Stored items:
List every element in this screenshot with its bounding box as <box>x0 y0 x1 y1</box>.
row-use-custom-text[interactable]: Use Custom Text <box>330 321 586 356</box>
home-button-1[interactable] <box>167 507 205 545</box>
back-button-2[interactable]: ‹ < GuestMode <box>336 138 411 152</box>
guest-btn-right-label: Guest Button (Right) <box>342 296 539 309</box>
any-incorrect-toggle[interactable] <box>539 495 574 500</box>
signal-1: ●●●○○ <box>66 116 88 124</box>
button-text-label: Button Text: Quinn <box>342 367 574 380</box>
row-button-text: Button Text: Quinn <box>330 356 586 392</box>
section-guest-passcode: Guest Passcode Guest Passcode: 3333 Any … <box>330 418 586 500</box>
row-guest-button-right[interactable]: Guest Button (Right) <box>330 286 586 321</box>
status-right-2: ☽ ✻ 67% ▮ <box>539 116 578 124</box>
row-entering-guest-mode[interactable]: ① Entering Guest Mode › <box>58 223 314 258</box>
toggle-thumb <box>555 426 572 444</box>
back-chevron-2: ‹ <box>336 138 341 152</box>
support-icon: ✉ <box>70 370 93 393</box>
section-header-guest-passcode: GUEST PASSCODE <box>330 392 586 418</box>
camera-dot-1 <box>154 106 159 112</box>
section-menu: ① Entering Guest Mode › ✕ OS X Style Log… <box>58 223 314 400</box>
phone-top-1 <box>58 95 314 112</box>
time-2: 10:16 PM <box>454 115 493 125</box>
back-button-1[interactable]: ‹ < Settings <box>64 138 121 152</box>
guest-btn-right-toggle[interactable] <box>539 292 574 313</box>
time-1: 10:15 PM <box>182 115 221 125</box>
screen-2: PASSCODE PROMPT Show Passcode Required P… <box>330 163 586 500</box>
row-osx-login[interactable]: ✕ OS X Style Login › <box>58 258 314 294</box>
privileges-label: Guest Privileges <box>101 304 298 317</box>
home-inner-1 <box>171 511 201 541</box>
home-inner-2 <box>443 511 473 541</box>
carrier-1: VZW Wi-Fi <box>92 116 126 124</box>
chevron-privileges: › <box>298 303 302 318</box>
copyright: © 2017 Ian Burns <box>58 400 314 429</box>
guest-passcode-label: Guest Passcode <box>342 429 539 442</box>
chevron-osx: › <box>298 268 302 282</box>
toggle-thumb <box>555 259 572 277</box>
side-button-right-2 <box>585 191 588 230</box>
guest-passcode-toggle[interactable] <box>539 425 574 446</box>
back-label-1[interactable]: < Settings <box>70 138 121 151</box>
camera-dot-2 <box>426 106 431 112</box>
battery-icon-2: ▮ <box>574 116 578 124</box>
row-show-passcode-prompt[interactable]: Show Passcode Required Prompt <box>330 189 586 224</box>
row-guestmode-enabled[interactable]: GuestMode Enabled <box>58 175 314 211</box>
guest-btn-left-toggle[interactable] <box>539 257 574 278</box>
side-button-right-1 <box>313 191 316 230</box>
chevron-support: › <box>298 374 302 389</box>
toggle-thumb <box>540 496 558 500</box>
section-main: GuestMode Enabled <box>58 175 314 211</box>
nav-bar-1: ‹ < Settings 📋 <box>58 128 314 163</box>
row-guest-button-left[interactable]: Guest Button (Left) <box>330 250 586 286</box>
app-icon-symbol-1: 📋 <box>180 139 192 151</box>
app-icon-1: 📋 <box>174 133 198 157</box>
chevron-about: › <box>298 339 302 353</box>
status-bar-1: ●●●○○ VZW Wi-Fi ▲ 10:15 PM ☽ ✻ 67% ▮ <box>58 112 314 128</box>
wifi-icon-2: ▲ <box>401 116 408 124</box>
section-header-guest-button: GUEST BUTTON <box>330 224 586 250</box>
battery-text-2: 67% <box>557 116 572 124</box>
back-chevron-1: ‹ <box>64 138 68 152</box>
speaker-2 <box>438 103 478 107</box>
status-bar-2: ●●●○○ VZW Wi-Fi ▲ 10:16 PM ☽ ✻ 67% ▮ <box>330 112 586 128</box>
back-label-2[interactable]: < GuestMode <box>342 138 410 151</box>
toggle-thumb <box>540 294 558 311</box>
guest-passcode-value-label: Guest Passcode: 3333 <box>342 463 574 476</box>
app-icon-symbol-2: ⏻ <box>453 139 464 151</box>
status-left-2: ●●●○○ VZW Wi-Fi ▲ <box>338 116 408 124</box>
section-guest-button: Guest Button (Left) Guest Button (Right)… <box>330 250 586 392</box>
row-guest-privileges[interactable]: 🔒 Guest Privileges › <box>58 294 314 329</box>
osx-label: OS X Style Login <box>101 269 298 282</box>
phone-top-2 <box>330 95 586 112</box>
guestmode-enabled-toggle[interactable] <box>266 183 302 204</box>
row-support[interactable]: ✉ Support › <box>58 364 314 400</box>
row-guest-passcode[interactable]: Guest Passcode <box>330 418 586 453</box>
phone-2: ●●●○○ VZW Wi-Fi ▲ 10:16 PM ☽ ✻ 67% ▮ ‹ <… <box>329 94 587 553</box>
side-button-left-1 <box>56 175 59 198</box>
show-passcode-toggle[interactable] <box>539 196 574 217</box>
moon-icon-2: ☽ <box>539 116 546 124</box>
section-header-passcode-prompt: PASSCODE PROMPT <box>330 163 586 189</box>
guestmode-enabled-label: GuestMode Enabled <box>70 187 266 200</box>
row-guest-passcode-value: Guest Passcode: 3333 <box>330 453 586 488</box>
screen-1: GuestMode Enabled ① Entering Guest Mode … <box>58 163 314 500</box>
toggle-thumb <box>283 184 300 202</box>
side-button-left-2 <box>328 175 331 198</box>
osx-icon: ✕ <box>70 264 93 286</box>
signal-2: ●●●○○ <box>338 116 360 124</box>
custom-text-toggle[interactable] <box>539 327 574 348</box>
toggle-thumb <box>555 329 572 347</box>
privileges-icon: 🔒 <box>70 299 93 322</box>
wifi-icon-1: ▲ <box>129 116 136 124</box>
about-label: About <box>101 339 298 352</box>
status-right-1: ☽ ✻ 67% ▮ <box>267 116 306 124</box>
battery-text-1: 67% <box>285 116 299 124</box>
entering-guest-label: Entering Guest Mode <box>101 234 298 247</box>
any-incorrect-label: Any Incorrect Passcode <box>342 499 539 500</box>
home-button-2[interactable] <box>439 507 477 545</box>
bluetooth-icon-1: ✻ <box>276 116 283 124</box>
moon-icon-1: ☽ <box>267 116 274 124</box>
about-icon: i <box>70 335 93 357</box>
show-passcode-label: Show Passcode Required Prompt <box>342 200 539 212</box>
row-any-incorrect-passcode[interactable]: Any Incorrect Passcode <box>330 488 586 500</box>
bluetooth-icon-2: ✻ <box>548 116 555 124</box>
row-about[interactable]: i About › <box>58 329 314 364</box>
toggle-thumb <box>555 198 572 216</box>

YOUR GOAL:
Each line above that contains the word "signal" must be copied.

COMPLETED TASK:
signal-1: ●●●○○ <box>66 116 88 124</box>
signal-2: ●●●○○ <box>338 116 360 124</box>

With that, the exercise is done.